There’s no other way to say this: The U.S. stock market has been pricing in a strengthening U.S. economy. And Mr. Market has nailed it.

Since the U.S. economy bottomed at 1.2% year-over-year growth in the second quarter of 2016, the S&P 500 has rallied 22.5% (from July 2016 to the present). Even better, investors who bought growth stocks “are absolutely mercy crushing it,” says Hedgeye CEO Keith McCullough in the video excerpt above from The Macro Show.

Take a look at the year-to-date performance of the S&P 500 segmented into different style factors, like…

  • Top 25% of Sales Growth: +16.4%
  • Bottom 25% of EPS Growth: +1.2%

“It’s a pulverization of growth versus slow growth,” McCullough says.

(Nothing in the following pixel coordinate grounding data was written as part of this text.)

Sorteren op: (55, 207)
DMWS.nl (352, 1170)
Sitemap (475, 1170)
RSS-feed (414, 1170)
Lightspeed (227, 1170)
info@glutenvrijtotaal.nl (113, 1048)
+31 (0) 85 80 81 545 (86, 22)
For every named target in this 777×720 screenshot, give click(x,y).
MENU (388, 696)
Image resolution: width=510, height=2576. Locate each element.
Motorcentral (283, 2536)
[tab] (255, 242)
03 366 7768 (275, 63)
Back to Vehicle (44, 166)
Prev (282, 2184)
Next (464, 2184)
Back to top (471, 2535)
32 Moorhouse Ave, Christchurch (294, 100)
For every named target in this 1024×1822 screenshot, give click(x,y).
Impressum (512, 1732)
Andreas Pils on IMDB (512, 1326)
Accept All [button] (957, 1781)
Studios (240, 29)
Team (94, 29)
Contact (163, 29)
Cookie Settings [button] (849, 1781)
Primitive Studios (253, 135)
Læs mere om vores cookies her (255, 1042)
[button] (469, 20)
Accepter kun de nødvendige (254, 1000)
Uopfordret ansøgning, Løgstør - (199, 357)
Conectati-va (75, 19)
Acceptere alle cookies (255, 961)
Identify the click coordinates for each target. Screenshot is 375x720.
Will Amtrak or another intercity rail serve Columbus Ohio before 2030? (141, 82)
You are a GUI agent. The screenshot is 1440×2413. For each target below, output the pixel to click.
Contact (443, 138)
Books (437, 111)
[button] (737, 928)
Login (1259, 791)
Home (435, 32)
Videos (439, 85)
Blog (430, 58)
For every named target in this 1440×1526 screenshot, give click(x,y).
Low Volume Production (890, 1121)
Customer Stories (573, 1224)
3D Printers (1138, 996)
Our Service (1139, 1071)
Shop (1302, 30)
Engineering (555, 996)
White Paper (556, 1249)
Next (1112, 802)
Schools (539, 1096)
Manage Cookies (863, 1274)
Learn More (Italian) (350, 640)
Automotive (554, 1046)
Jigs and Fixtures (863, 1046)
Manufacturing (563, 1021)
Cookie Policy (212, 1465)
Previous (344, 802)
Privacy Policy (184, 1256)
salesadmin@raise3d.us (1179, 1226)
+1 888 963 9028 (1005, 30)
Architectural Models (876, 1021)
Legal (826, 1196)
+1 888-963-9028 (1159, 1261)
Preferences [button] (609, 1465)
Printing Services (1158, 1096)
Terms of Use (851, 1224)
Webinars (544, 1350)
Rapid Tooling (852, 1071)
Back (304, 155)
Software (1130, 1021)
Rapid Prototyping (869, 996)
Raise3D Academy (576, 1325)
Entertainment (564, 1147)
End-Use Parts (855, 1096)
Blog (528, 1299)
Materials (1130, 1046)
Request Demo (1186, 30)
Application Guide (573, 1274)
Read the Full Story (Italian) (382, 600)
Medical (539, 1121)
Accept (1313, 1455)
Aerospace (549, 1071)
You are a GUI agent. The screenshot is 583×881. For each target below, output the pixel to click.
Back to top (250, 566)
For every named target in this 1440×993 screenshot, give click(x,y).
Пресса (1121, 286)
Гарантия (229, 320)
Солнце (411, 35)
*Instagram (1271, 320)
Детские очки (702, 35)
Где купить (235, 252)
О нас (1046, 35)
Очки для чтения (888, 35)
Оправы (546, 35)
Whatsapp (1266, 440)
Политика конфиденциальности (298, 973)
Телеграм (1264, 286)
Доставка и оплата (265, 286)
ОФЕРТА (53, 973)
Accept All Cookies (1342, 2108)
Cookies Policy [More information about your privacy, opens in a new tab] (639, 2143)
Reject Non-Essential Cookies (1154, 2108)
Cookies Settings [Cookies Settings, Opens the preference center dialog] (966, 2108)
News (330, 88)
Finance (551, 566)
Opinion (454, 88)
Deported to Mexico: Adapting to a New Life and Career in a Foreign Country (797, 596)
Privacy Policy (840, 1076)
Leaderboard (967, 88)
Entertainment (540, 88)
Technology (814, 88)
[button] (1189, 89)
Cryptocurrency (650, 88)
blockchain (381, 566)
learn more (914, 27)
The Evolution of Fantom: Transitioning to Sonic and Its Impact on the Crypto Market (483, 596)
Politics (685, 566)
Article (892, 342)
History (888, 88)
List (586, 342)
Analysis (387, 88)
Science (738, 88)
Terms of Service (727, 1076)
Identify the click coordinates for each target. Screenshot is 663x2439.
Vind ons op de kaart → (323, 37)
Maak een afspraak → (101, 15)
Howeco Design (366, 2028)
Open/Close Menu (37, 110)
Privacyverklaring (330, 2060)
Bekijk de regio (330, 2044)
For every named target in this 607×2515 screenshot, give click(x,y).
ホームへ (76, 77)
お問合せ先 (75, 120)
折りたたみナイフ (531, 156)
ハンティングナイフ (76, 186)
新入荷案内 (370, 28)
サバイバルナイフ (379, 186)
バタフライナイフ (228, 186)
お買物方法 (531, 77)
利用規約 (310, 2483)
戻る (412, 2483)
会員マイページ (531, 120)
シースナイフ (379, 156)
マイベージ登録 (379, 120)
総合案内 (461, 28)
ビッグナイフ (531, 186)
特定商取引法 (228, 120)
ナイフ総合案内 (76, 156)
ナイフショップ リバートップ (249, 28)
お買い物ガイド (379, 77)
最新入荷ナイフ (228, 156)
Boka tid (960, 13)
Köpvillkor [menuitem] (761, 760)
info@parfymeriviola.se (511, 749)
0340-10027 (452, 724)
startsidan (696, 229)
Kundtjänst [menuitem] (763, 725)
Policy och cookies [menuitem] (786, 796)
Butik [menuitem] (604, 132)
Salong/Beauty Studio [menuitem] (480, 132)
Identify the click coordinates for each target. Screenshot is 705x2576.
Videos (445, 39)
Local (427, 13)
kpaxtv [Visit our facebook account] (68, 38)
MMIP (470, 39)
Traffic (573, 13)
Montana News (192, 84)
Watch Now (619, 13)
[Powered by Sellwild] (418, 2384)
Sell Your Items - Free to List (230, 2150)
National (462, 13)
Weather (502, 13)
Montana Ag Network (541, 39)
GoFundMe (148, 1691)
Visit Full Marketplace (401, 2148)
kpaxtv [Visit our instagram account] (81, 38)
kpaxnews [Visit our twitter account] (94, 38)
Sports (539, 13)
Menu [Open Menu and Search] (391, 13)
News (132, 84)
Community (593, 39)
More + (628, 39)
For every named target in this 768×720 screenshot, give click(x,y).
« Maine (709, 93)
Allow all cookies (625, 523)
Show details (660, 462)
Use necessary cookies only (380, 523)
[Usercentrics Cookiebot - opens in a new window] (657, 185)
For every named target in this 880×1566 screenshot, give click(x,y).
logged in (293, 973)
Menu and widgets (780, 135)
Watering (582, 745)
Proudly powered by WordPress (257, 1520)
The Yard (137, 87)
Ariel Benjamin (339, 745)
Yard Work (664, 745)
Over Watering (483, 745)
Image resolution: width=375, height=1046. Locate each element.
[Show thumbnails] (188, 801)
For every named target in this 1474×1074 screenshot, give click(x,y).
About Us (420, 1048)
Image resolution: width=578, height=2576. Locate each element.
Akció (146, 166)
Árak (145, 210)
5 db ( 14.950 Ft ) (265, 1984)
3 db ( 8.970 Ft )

Missed the move? We say the U.S. economy will continue to accelerate through early 2018, so growth should continue to outperform. The third quarter GDP reading, by our estimation, should come in particularly hot. Our estimate is for a reading of 2.58% year-over-year.

If you’re saying, “That’s nothing.” Hold on. On a quarter-over-quarter SAAR basis (how Wall Street economists misguidedly looks at GDP) our year-over-year estimate imputes to 4.23%.

That should definitely surprise stock market bears.